I. A. Richards, Principles of Literary Criticism
A stand can be made against invasion by an army;
no stand can be made against invasion by an idea.
Victor Hugo,
The History of a Crime
If nature has made any one thing less susceptible
than all others of exclusive property,
it is the action of the thinking power called an idea,
which an individual may exclusively possess as long as he keeps it to himself.
Thomas Jefferson
They were kings of the hill. They dominated every ecosystem. But for them, as for all life, there is only one rule: adapt or die. As they roamed the veldt and the marshes and the seas, living life as they had for millions of years, an asteroid was just entering the atmosphere. Things were about to change greatly. And the dinosaurs had no idea.
The asteroid was about ten kilometers across---the size of a small mountain. Traveling at over a hundred thousand kilometers an hour, it would strike with an impact releasing about a hundred million megatons of energy. The destruction would be roughly equal to exploding ten copies of the bomb used to destroy Nagasaki on every square kilometer of the earth's surface, oceans included.
As the pitted mass of iron and nickel entered the atmosphere, any dinosaurs looking up would have briefly seen a giant fireball. First it flared orange, then blue-white, then became more blinding than the sun---all in fractions of a second. It may have hit just north of the Yucatan Peninsula in Mexico. If so, it simply brushed aside the ocean and slammed through to the seabed, then straight down into the magma beneath the earth's crust. There it vaporized in a titanic fireball extending far into the stratosphere. The local temperature jumped to ten million degrees centigrade and the sky began to burn.

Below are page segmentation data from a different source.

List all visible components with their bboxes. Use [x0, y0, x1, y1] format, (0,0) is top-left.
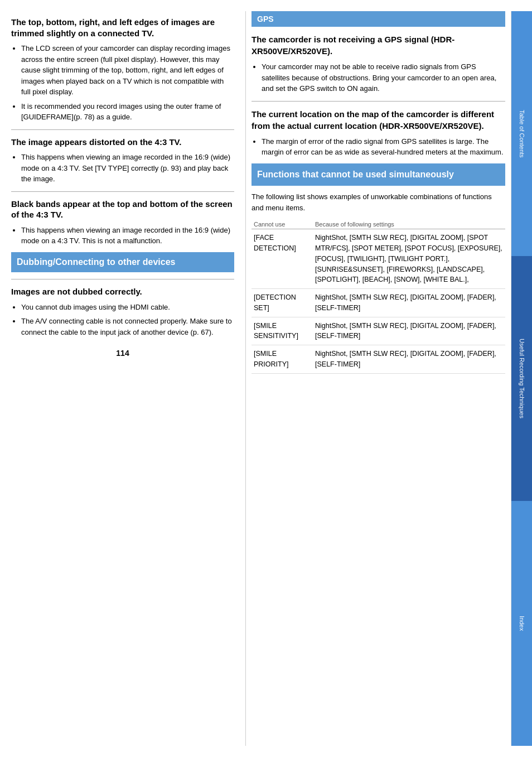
table-cell-because: NightShot, [SMTH SLW REC], [DIGITAL ZOOM… — [313, 289, 505, 317]
sidebar-tab-index-label: Index — [519, 616, 525, 631]
divider — [252, 101, 505, 102]
list-item: It is recommended you record images usin… — [21, 101, 234, 123]
divider — [11, 129, 234, 130]
sidebar-tab-useful[interactable]: Useful Recording Techniques — [511, 256, 532, 501]
right-sidebar: Table of Contents Useful Recording Techn… — [511, 11, 532, 746]
main-content: The top, bottom, right, and left edges o… — [0, 0, 532, 757]
gps-bullets2: The margin of error of the radio signal … — [262, 136, 505, 158]
gps-section-box: GPS — [252, 11, 505, 27]
gps-heading1: The camcorder is not receiving a GPS sig… — [252, 33, 505, 57]
table-cell-cannot: [SMILE PRIORITY] — [252, 345, 313, 374]
sidebar-tab-index[interactable]: Index — [511, 501, 532, 746]
section3-heading: Black bands appear at the top and bottom… — [11, 199, 234, 220]
table-cell-cannot: [DETECTION SET] — [252, 289, 313, 317]
page-number: 114 — [11, 349, 234, 358]
table-row: [DETECTION SET] NightShot, [SMTH SLW REC… — [252, 289, 505, 317]
table-cell-cannot: [SMILE SENSITIVITY] — [252, 317, 313, 345]
sidebar-tab-toc[interactable]: Table of Contents — [511, 11, 532, 256]
right-column: GPS The camcorder is not receiving a GPS… — [245, 11, 511, 746]
section3-bullets: This happens when viewing an image recor… — [21, 225, 234, 247]
section1-heading: The top, bottom, right, and left edges o… — [11, 17, 234, 38]
list-item: The margin of error of the radio signal … — [262, 136, 505, 158]
left-column: The top, bottom, right, and left edges o… — [11, 11, 245, 746]
table-row: [SMILE PRIORITY] NightShot, [SMTH SLW RE… — [252, 345, 505, 374]
table-header-because: Because of following settings — [313, 220, 505, 229]
table-header-cannot: Cannot use — [252, 220, 313, 229]
gps-bullets1: Your camcorder may not be able to receiv… — [262, 61, 505, 94]
dubbing-section-box: Dubbing/Connecting to other devices — [11, 252, 234, 273]
table-cell-cannot: [FACE DETECTION] — [252, 229, 313, 289]
sidebar-tab-useful-label: Useful Recording Techniques — [519, 339, 525, 418]
section1-bullets: The LCD screen of your camcorder can dis… — [21, 43, 234, 123]
divider — [11, 191, 234, 192]
table-cell-because: NightShot, [SMTH SLW REC], [DIGITAL ZOOM… — [313, 317, 505, 345]
divider — [11, 279, 234, 279]
list-item: This happens when viewing an image recor… — [21, 152, 234, 185]
section2-bullets: This happens when viewing an image recor… — [21, 152, 234, 185]
functions-intro: The following list shows examples of unw… — [252, 191, 505, 213]
table-row: [SMILE SENSITIVITY] NightShot, [SMTH SLW… — [252, 317, 505, 345]
section2-heading: The image appears distorted on the 4:3 T… — [11, 137, 234, 148]
table-cell-because: NightShot, [SMTH SLW REC], [DIGITAL ZOOM… — [313, 229, 505, 289]
list-item: The A/V connecting cable is not connecte… — [21, 316, 234, 337]
gps-heading2: The current location on the map of the c… — [252, 108, 505, 132]
table-cell-because: NightShot, [SMTH SLW REC], [DIGITAL ZOOM… — [313, 345, 505, 374]
functions-table: Cannot use Because of following settings… — [252, 220, 505, 373]
section4-bullets: You cannot dub images using the HDMI cab… — [21, 302, 234, 338]
list-item: The LCD screen of your camcorder can dis… — [21, 43, 234, 98]
section4-heading: Images are not dubbed correctly. — [11, 286, 234, 297]
list-item: This happens when viewing an image recor… — [21, 225, 234, 247]
list-item: Your camcorder may not be able to receiv… — [262, 61, 505, 94]
list-item: You cannot dub images using the HDMI cab… — [21, 302, 234, 313]
sidebar-tab-toc-label: Table of Contents — [519, 110, 525, 158]
table-row: [FACE DETECTION] NightShot, [SMTH SLW RE… — [252, 229, 505, 289]
functions-section-box: Functions that cannot be used simultaneo… — [252, 163, 505, 186]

The impact produced an instant volcano, cratering the earth eighty kilometers deep---deeper than the height of twenty Everests---in a circle two hundred kilometers wide---an area bigger than Vancouver Island. The blast heat vaporized perhaps a million million tons of seawater and made silt and salt rain down all over the world.
A shock wave as dense as a wall of granite ran through the oceans and the earth's crust at nearly the speed of sound, crushing everything in its path. Kilometer-high tidal waves, monster hurricanes, worldwide firestorms, earthquakes, and volcanoes followed in its wake. All the earth turned dark as clouds and dust pinched off the life-giving sunlight. Dirty salty rain and snow fell everywhere. Lifeforms divided into the quick and the dead. Millions of creatures died in the first few minutes, drowned, burned, crushed, suffocated. Millions upon millions followed in the next days and weeks and months as ecosystems changed too radically for them to keep up. Seventy percent of all living species died out. Many regions were simply washed clean of life. After 150 million years of dominance, the dinosaurs ended their reign on earth, leaving their only descendants, the birds.
Something like this event may have occurred about sixty-five million years ago. Roughly five hundred years ago, something similar happened to scribes when an obscure goldsmith named Johann Gutenberg invented his printing device. For them, the change was almost as dramatic and, in the long run, just as deadly.